A garantia da paridade após a reforma da Previdência (EC 103/2019)

  28/01/2021



Conjur*

Existem regras previdenciárias destinadas a preservar o valor das aposentadorias e pensões no futuro. Por vezes, essas garantias são chamadas de princípios ou direitos, mas a rigor destinam-se apenas a assegurar no tempo o valor real de benefícios adquiridos na relação previdenciária e não a instituir, por si, qualquer benefício. É o caso da paridade previdenciária, parâmetro de revisão das aposentadorias e pensões alternativo à revisão de benefícios por índices de medição da inflação. Trata-se de imposição acessória complexa, com riscos associados e ocultos para os dois polos da relação previdenciária (Estado/servidores públicos efetivos). Explorar resumidamente o alcance dessa garantia, os seus riscos inerentes e os seus destinatários após a Emenda Constitucional 103/2019 é o objetivo das linhas a seguir.

Paridade: garantia material
A paridade previdenciária é garantia constitucional material. Não estabelece nem requer do legislador procedimento, processo ou providência institucional específica. Fixa, na forma do antigo §4º do art. 40 da Constituição Federal, o dever de proceder à revisão dos proventos e pensões de servidores efetivos, na mesma proporção e na mesma data, sempre que se modifique a remuneração dos servidores em atividade, estendendo-se ainda aos aposentados e aos pensionistas quaisquer benefícios ou vantagens posteriormente concedidos aos servidores em atividade, inclusive quando decorrentes da transformação ou reclassificação do cargo ou função em que se deu a aposentadoria.

A garantia da paridade visa inibir e coibir a prática de concessão de benefícios exclusivamente aos servidores em atividade, seja diretamente (criação de novas vantagens ou revisão de anteriores) seja indiretamente (mediante reenquadramentos, reformulação, transformação, fusão e cisão de carreiras), com alheamento e desconsideração da situação do servidor aposentado. A paridade vincula a despesa de ativos e inativos de modo estreito e direto.

Paridade e integralidade complementam-se: a paridade permite prolongar no tempo o direito à integralidade - fórmula de cálculo do provento ou da pensão que adota o último valor bruto da remuneração ou subsídio do servidor ativo na fixação do benefício de inatividade. A garantia da paridade (igualdade revisional) entre proventos de inatividade e vencimentos da atividade confere permanência ao direito à integralidade. Sem a paridade, o direito à integralidade cessaria no próprio momento da concessão do benefício previdenciário. Sem a integralidade, a paridade importaria em igualdade percentual e não em igualdade de valores na revisão de benefícios, pois não haveria incidência de percentuais sobre as mesmas bases.

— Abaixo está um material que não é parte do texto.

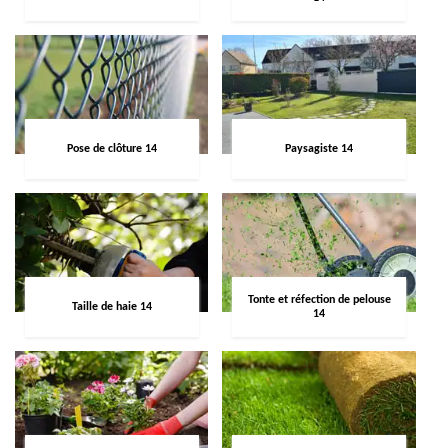
Pose de clôture 14
Paysagiste 14
Tonte et réfection de pelouse
Taille de haie 14
14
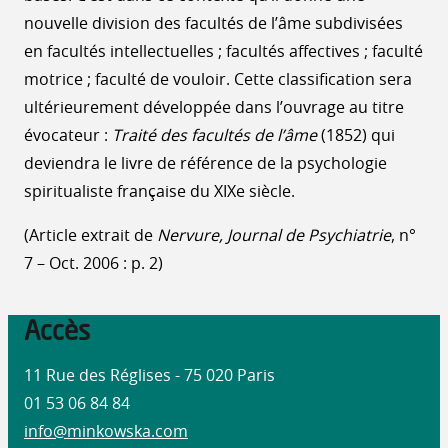
nouvelle division des facultés de l’âme subdivisées
en facultés intellectuelles ; facultés affectives ; faculté
motrice ; faculté de vouloir. Cette classification sera
ultérieurement développée dans l’ouvrage au titre
évocateur :
Traité des facultés de l’âme
(1852) qui
deviendra le livre de référence de la psychologie
spiritualiste française du XIXe siècle.
(Article extrait de
Nervure, Journal de Psychiatrie
, n°
7 – Oct. 2006 : p. 2)
Accès
11 Rue des Réglises - 75 020 Paris
01 53 06 84 84
info@minkowska.com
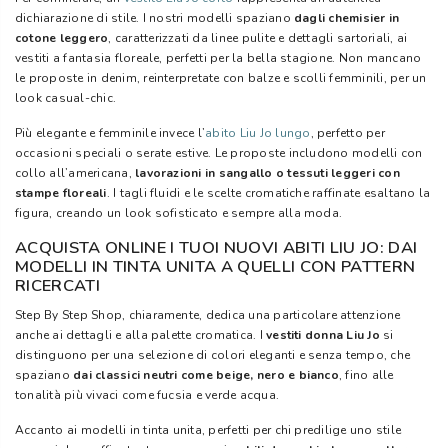
dichiarazione di stile. I nostri modelli spaziano
dagli chemisier in
cotone leggero
, caratterizzati da linee pulite e dettagli sartoriali, ai
vestiti a fantasia floreale, perfetti per la bella stagione. Non mancano
le proposte in denim, reinterpretate con balze e scolli femminili, per un
look casual-chic.
Più elegante e femminile invece l’
abito Liu Jo lungo
, perfetto per
occasioni speciali o serate estive. Le proposte includono modelli con
collo all’americana,
lavorazioni in sangallo o tessuti leggeri con
stampe floreali
. I tagli fluidi e le scelte cromatiche raffinate esaltano la
figura, creando un look sofisticato e sempre alla moda.
ACQUISTA ONLINE I TUOI NUOVI ABITI LIU JO: DAI
MODELLI IN TINTA UNITA A QUELLI CON PATTERN
RICERCATI
Step By Step Shop, chiaramente, dedica una particolare attenzione
anche ai dettagli e alla palette cromatica. I
vestiti donna Liu Jo
si
distinguono per una selezione di colori eleganti e senza tempo, che
spaziano
dai classici neutri come beige, nero e bianco
, fino alle
tonalità più vivaci come fucsia e verde acqua.
Accanto ai modelli in tinta unita, perfetti per chi predilige uno stile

Apenas servidores, civis e militares, titulares de cargo público efetivo, podem manejar a garantia da paridade. Não existe semelhante critério de revisão no Regime Geral de Previdência Social.

 Paridade: garantia sujeita à política de pessoal
No entanto, na dinâmica do direito, a aplicação desses conceitos nunca foi singela. Pode-se afirmar, sem receio de erro, que nem a integralidade nem a paridade foram e são aplicadas de forma plena e admitem exceções importantes, que culminam por conceder ao Poder Público perigosa flexibilidade na composição e revisão do valor final dos proventos de titulares de cargo efetivo. A integralidade e a paridade plenas são, antes de um dado de realidade concreta, um mito ou, de forma realista, uma garantia sujeita à política de pessoal do setor público.

A garantia da paridade assegura a extensão aos inativos de benefícios concedidos aos servidores em atividade, porém a jurisprudência ressalva desse dever de extensão (1) as vantagens de caráter pessoal, (2) as vantagens indenizatórias e (3) as decorrentes de atividades específicas, de natureza eventual, incompatíveis com a situação do aposentado ou pensionista. Essas exceções podem diferenciar legitimamente não apenas o quanto percebido por ativos e inativos, mas igualmente valores de retribuição de agentes em atividade. Exemplo: gratificação de atuação em emergência, deferida a médicos públicos plantonistas, deve ser paga unicamente a médicos durante o período em que respondem efetivamente em emergências de postos de saúde e hospitais, não sendo devida a agentes em atividade diversa, ausente os pressupostos fáticos exigidos para o gozo da vantagem (v.g., médico em exercício de funções de direção) nem aos aposentados, salvo hipótese de “estabilidade econômica”. A extensão é obrigatória apenas quando a vantagem retributiva criada ou elevada exibe caráter genérico.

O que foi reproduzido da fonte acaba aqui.